Saat ini ia butuh sendiri untuk menenangkan emosinya, ia tak mau jika sampai dirinya melampiaskan emosinya ke kedua orang tuanya. Makanya dia akan menghindar lebih dulu sampai emosinya mereda.
Zahra menangis dalam diam, ia memeluk bantal gulingnya seerat mungkin.
"Mas, kenapa kamu berbohong waktu itu, kenapa kamu tak bilang yang sejujurnya sama aku dan sama yang lainnya kalau kamu punya pacar dan kamu sangat menyayangi wanita itu.
Kenapa kamu malah menerima perjodohan ini Mas? Sebenarnya apa maksud dan tujuan kamu menerima perjodohan ini?" tanya Zahra sambil terus menangis dan memeluk gulingnya.

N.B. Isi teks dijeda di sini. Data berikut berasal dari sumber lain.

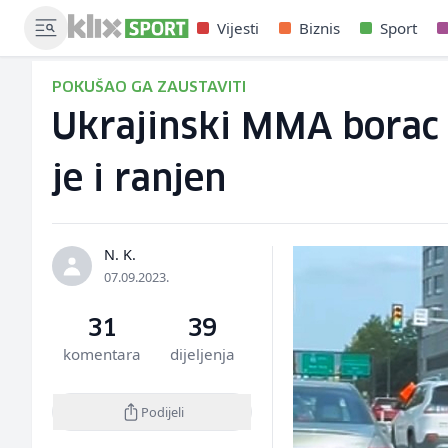
Vijesti
Biznis
Sport
POKUŠAO GA ZAUSTAVITI
Ukrajinski MMA borac 
je i ranjen
N. K.
07.09.2023.
31
39
komentara
dijeljenja
Podijeli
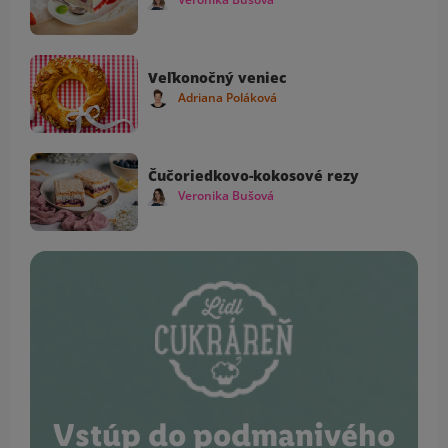
Veľkonočný veniec
Adriana Poláková
Čučoriedkovo-kokosové rezy
Veronika Bušová
Vstúp do podmanivého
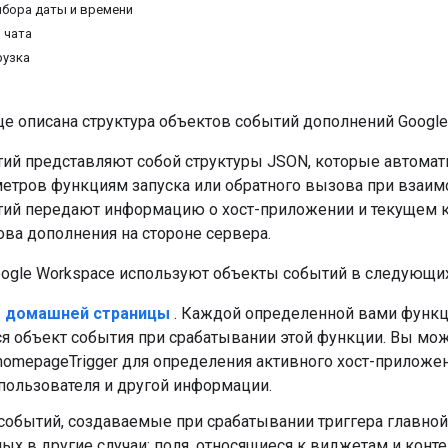
бора даты и времени
 чата
рузка
це описана структура объектов событий дополнений Google
ий представляют собой структуры JSON, которые автомат
метров функциям запуска или обратного вызова при взаим
ий передают информацию о хост-приложении и текущем ко
ва дополнения на стороне сервера.
ogle Workspace используют объекты событий в следующих
ы домашней страницы
. Каждой определенной вами функ
я объект события при срабатывании этой функции. Вы мож
homepageTrigger для определения активного хост-приложе
пользователя и другой информации.
обытий, создаваемые при срабатывании триггера главной 
х в другие случаи; поля, относящиеся к виджетам и конт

"Belum nikah aja, aku sudah di buat sakit gini. Gimana jika nikah nanti, apa rasa sakit yang aku rasakan akan jauh lebih sakit dari pada yang aku rasakan sekarang. Dan lagi, jika hubungan sudah di awali dengan sebuah kebohongan apa bisa berjalan dengan baik. Dengan ini aja, aku semakin tau kalau Mas Andre bukan type orang yang jujur, ia rela berbohong di depan semuanya hanya demi menutupi kejadian yang sebenarnya kalau dia masih menjalin hubungan dengan pacarnya yang bernama Alana.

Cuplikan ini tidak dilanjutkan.